AIM OF THE EXERCISE: Scan the entries below, and for each line that includes the word "Clone", make a copy.

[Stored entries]

_ _ _ _ _

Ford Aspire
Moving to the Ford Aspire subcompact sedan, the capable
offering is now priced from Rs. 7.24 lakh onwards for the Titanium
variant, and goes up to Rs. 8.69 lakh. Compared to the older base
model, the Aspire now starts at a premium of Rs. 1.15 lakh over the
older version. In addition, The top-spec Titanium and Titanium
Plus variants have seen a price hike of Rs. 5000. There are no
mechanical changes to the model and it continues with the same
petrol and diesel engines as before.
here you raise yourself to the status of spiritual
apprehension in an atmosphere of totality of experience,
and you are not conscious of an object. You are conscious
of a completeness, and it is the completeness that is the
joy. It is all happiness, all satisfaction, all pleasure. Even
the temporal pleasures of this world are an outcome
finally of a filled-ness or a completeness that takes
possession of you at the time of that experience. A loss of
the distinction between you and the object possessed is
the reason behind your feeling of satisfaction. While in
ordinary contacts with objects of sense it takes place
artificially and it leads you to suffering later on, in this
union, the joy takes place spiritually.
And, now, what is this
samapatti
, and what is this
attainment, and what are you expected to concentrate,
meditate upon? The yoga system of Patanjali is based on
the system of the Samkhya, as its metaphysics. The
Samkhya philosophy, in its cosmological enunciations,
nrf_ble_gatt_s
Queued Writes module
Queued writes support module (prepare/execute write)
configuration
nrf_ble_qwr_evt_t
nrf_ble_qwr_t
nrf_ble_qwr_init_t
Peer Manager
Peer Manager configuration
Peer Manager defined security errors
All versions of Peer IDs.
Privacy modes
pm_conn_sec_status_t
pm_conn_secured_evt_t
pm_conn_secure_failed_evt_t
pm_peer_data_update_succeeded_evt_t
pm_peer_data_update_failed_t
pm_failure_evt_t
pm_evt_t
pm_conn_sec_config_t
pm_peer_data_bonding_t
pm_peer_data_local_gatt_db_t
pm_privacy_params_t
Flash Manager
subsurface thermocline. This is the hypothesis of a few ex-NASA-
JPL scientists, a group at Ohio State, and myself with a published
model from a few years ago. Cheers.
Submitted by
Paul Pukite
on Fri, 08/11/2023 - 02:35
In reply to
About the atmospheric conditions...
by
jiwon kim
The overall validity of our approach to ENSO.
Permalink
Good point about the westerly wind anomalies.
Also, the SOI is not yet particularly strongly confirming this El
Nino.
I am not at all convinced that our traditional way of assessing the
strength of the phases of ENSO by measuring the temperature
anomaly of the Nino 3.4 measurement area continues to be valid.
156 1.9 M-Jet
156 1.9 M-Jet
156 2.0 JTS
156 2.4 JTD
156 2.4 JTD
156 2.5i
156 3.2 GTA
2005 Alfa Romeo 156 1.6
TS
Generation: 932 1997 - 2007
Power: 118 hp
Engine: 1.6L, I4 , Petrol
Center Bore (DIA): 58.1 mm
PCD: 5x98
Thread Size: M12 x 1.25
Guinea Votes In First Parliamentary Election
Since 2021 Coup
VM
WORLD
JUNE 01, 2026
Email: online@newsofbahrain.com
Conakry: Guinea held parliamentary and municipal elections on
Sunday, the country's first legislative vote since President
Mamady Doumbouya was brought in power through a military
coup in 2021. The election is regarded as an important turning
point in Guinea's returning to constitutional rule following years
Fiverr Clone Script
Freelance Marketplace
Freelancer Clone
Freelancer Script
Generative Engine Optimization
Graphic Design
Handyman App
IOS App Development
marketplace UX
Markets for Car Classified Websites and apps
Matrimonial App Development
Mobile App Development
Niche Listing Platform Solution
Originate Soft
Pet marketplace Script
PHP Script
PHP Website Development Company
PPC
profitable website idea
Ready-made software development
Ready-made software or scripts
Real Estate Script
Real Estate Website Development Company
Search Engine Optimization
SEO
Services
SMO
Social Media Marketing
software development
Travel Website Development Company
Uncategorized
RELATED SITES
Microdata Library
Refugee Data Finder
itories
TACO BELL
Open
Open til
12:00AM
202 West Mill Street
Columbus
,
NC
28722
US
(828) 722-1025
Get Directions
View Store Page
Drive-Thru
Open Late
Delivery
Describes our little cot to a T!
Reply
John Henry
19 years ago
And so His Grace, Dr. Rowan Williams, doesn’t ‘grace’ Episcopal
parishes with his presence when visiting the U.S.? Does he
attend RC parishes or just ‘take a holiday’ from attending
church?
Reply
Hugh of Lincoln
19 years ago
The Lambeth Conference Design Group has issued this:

_ _ _ _ _

ANSWER TO THIS EXERCISE:
Fiverr Clone Script
Freelancer Clone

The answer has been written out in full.